### Exercise directions
Copy out exactly the stretch below, from the line with "Гал., 210 зач. (от полу́), IV, 22-31." through the line with "31. August 2013", both included; the pictures stay out.

### Data listing
━━━━
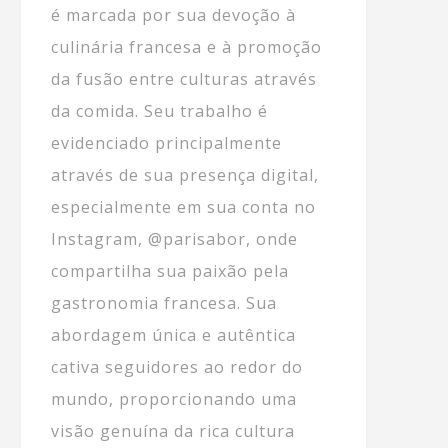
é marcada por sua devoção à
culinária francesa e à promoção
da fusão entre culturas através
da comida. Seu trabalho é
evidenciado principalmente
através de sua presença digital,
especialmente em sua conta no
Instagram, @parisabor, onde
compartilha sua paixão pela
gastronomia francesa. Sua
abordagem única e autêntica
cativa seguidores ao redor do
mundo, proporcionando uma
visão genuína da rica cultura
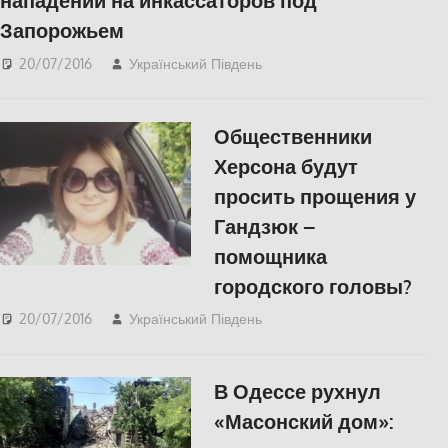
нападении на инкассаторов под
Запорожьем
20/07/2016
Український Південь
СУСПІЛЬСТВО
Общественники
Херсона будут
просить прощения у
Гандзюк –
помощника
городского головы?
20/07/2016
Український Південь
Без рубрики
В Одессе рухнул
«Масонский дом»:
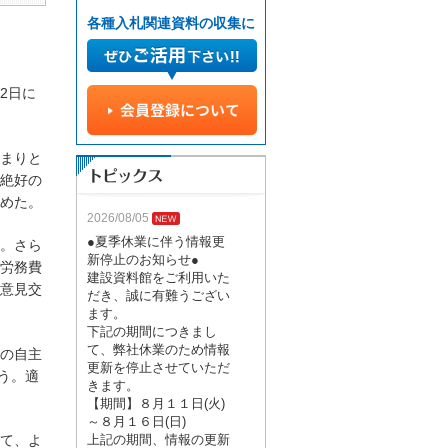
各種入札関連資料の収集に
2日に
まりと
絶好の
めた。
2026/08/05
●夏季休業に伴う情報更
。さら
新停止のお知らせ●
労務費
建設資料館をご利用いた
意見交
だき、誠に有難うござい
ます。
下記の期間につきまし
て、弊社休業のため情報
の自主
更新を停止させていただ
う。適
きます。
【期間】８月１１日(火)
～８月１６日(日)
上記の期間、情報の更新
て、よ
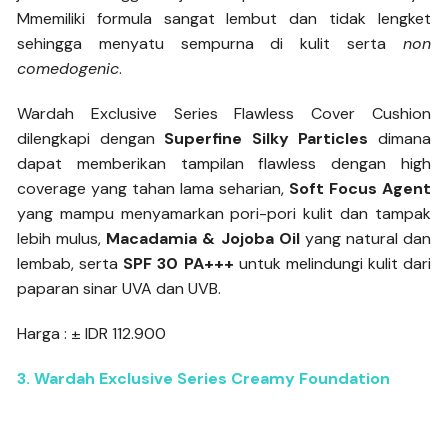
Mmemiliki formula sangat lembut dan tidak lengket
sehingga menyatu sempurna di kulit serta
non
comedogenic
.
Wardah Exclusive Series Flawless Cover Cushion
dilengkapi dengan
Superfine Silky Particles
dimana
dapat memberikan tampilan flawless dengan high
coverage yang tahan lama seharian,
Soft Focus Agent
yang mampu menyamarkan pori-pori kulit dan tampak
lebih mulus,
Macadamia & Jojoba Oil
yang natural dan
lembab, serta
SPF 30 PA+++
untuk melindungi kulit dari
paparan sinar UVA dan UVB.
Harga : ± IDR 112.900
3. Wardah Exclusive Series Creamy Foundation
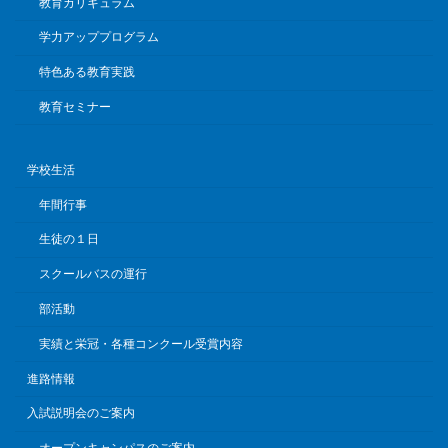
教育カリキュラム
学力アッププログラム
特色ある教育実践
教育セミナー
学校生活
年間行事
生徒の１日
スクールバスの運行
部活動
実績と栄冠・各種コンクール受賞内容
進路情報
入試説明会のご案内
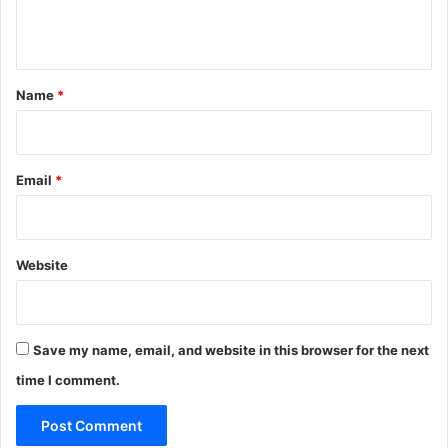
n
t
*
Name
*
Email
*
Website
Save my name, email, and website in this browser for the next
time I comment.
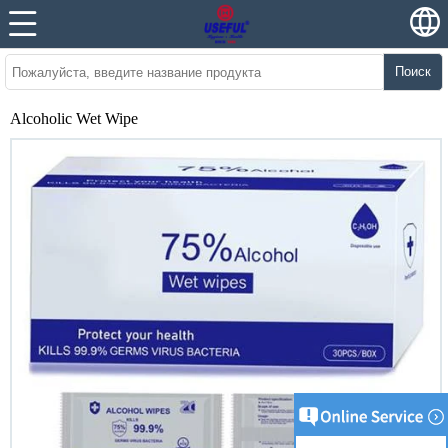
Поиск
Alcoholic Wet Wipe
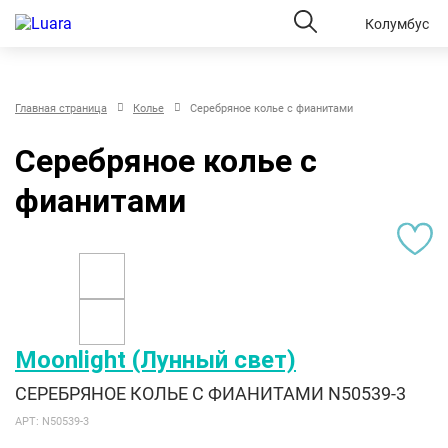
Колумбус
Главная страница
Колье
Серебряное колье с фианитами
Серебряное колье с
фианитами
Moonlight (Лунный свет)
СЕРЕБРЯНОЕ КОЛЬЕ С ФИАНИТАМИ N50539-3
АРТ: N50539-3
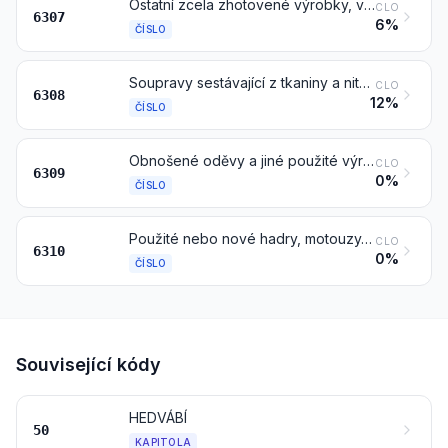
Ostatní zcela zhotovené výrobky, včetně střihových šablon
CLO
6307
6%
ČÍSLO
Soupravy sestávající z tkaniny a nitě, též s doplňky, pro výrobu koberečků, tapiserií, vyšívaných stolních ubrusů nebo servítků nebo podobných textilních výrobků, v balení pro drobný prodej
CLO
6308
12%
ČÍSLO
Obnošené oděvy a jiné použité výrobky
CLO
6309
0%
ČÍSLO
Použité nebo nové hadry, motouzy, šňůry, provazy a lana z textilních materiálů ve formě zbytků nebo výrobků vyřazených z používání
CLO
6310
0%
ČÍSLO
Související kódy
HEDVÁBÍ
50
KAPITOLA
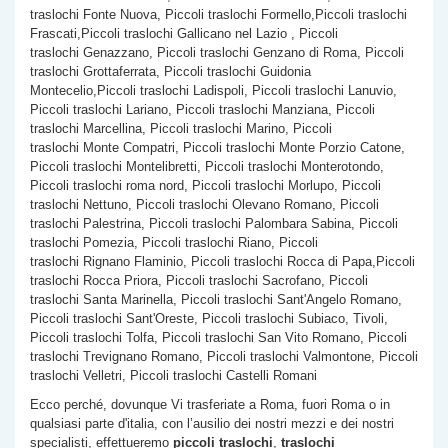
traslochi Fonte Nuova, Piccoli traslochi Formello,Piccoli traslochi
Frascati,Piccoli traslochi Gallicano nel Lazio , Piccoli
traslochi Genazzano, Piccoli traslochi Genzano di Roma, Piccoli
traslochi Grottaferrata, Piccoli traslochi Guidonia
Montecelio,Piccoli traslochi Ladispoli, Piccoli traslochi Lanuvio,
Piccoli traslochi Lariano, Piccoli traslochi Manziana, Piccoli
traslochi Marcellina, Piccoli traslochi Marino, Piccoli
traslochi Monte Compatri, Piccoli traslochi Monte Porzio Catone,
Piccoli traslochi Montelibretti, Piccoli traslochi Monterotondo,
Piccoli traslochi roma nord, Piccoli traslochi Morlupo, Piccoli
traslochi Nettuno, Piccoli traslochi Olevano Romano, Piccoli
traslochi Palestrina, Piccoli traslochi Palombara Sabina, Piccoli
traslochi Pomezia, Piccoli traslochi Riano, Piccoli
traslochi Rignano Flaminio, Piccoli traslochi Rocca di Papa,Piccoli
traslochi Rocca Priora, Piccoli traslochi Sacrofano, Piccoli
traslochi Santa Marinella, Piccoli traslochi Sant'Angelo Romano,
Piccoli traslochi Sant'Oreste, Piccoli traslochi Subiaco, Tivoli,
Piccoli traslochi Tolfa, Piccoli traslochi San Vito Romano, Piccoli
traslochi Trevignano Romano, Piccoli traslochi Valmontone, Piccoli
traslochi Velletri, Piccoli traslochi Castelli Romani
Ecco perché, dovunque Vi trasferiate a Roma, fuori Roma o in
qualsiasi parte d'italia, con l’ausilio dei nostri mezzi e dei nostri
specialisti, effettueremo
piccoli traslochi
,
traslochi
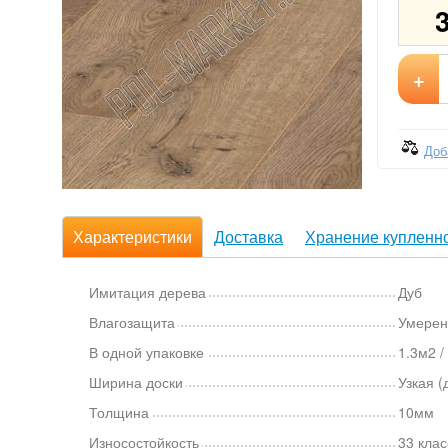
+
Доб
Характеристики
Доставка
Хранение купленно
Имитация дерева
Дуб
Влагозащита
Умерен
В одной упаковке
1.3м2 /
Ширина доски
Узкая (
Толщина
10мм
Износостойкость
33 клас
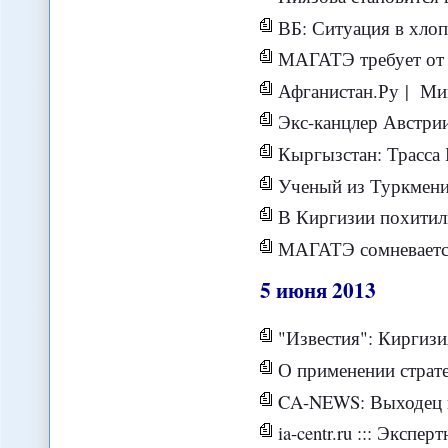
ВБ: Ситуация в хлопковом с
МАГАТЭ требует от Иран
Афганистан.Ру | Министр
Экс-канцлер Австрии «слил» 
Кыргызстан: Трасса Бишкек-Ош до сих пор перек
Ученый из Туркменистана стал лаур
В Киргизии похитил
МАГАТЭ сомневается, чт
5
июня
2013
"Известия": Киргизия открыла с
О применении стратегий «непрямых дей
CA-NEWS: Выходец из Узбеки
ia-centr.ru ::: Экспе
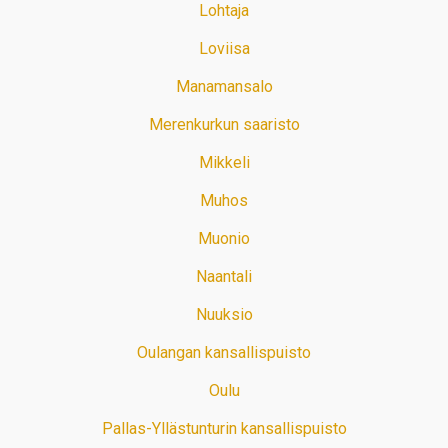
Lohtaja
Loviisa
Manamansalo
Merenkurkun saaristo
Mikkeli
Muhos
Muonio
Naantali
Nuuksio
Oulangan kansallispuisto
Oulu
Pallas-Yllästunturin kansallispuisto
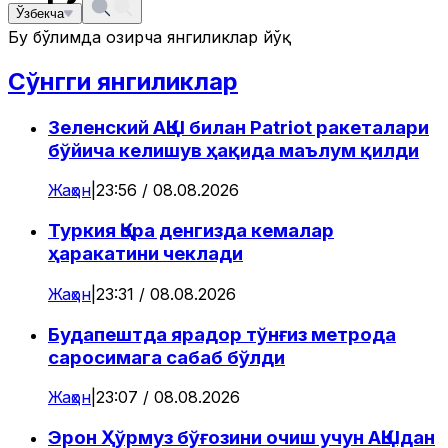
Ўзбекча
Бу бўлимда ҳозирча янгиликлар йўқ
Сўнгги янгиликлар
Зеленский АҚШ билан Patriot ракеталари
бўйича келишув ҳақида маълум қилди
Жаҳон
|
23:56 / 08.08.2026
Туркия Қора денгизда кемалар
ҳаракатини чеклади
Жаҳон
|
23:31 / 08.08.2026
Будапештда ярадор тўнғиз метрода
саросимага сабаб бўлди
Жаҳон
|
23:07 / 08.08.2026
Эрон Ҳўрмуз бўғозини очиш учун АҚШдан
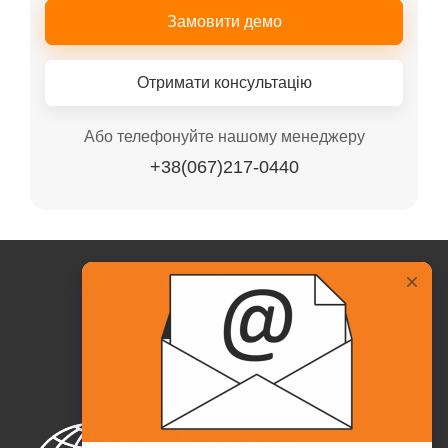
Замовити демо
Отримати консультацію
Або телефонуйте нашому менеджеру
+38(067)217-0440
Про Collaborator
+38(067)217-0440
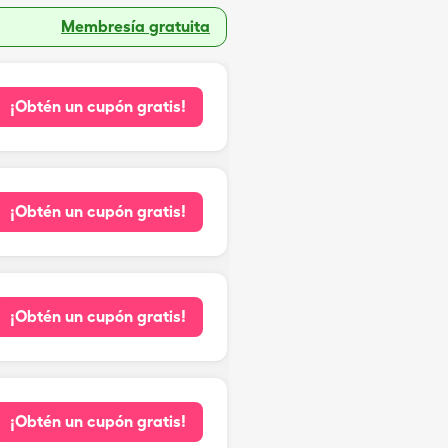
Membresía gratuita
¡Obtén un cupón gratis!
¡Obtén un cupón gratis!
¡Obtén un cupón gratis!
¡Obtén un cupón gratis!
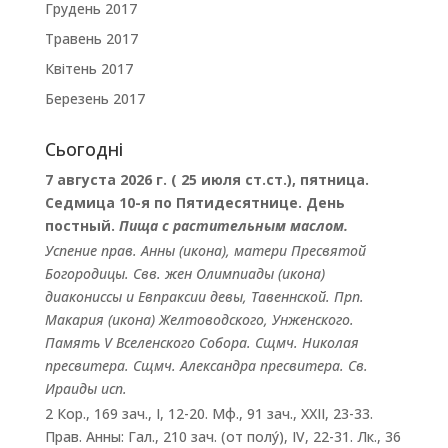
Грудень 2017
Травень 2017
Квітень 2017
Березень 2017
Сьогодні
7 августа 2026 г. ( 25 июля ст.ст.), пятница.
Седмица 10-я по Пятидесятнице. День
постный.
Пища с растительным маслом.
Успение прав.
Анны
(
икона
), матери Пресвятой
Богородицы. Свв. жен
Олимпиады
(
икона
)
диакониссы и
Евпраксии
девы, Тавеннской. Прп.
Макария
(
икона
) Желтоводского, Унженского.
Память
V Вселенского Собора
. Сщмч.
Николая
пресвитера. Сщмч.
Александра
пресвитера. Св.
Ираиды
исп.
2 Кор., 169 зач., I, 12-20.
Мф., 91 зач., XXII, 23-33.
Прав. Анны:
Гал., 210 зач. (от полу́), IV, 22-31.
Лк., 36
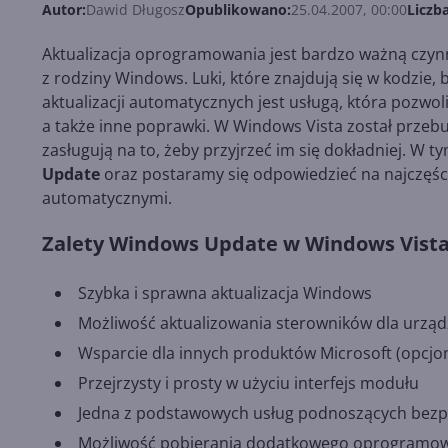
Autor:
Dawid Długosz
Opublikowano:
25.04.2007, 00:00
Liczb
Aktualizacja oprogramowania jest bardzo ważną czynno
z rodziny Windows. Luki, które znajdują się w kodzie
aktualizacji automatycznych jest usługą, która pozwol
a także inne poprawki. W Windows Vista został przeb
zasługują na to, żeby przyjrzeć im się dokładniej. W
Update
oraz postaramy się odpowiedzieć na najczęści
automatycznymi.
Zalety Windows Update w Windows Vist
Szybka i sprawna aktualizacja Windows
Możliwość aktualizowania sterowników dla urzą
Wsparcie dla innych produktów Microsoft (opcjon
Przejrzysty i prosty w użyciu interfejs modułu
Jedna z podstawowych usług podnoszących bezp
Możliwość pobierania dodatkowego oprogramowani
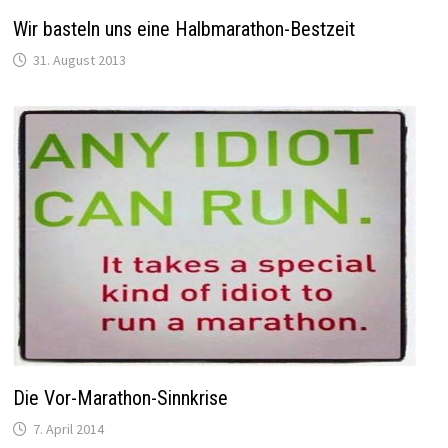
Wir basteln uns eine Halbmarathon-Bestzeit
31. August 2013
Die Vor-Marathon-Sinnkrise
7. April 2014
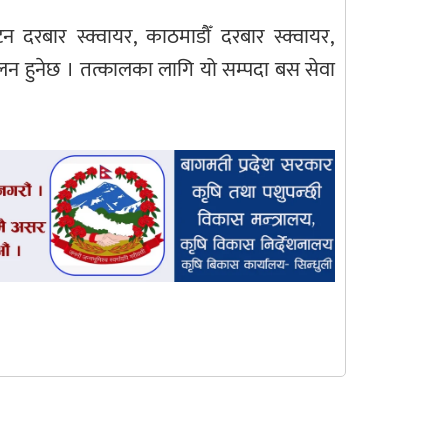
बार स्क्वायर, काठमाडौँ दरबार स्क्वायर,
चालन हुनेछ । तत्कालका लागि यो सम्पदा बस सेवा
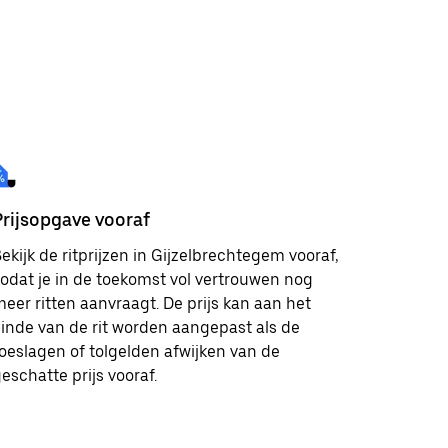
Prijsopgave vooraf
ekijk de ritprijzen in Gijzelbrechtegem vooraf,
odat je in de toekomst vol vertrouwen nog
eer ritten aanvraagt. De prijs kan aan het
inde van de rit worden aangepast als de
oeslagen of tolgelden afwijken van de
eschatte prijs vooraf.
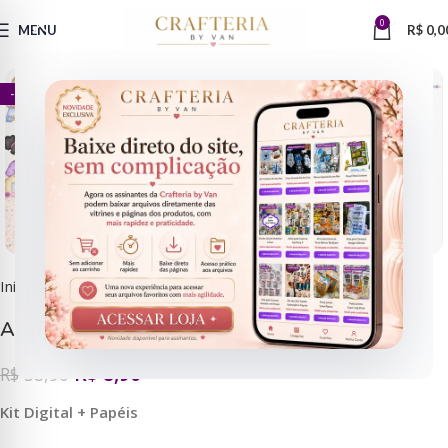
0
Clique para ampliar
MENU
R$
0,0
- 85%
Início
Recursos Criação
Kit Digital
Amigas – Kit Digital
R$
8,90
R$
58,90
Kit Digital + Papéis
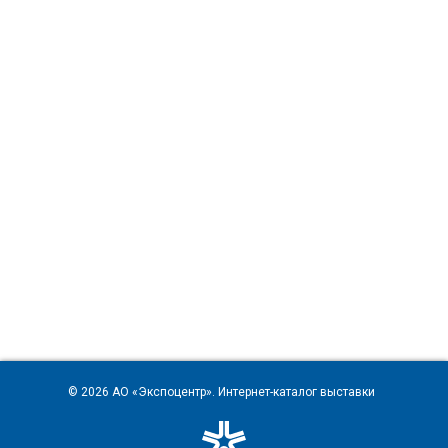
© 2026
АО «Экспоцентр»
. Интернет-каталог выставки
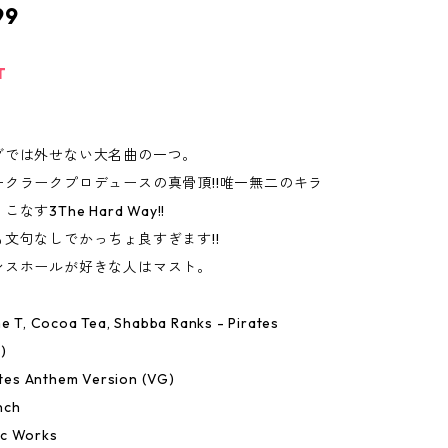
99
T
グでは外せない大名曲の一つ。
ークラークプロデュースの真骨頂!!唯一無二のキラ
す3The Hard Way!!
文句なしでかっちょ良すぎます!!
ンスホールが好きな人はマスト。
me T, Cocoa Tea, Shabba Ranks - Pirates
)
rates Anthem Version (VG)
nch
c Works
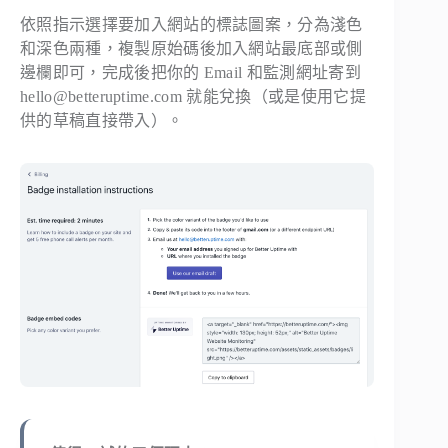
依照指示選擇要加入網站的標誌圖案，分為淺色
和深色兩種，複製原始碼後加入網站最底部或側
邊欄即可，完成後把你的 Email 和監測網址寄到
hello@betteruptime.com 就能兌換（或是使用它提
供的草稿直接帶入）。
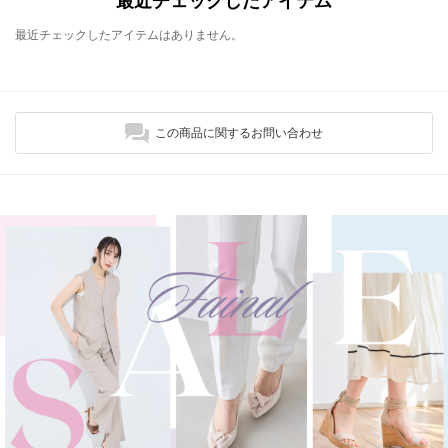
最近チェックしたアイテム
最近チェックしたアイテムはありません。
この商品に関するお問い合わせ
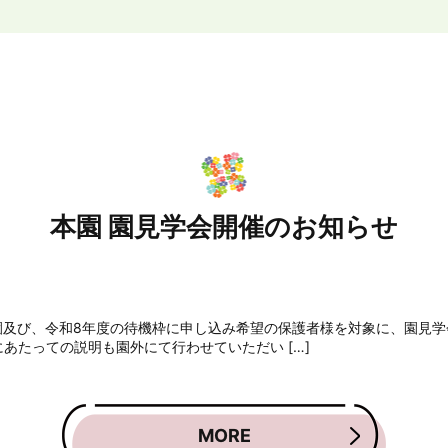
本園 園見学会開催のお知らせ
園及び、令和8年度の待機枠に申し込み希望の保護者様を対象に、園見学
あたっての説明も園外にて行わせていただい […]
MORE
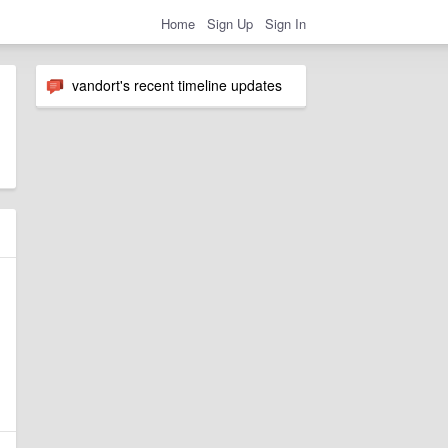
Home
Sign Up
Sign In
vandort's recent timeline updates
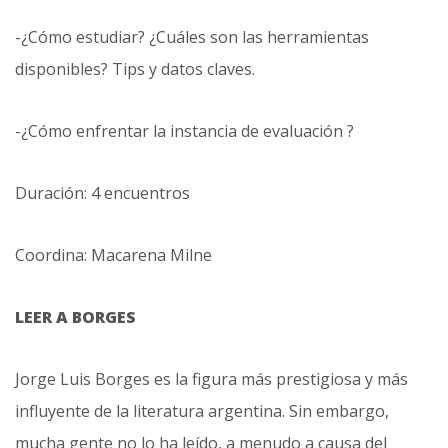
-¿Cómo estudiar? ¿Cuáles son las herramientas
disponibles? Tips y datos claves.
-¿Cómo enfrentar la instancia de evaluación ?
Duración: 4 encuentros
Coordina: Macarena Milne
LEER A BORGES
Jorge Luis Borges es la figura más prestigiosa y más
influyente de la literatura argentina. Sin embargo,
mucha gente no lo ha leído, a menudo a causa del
━━━━
### Worked solution
Гал., 210 зач. (от полу́), IV, 22-31.
Лк., 36
Autor:
Dawid Długosz
Opublikowano:
25.04.2007, 00:00
Liczb
Aktualizacja oprogramowania jest bardzo ważną czynno
z rodziny Windows. Luki, które znajdują się w kodzie
aktualizacji automatycznych jest usługą, która pozwol
a także inne poprawki. W Windows Vista został przeb
zasługują na to, żeby przyjrzeć im się dokładniej. W
Update
oraz postaramy się odpowiedzieć na najczęści
automatycznymi.
Zalety Windows Update w Windows Vist
Szybka i sprawna aktualizacja Windows
Możliwość aktualizowania sterowników dla urzą
Wsparcie dla innych produktów Microsoft (opcjon
Przejrzysty i prosty w użyciu interfejs modułu
Jedna z podstawowych usług podnoszących bezp
Możliwość pobierania dodatkowego oprogramowani
Wir basteln uns eine Halbmarathon-Bestzeit
31. August 2013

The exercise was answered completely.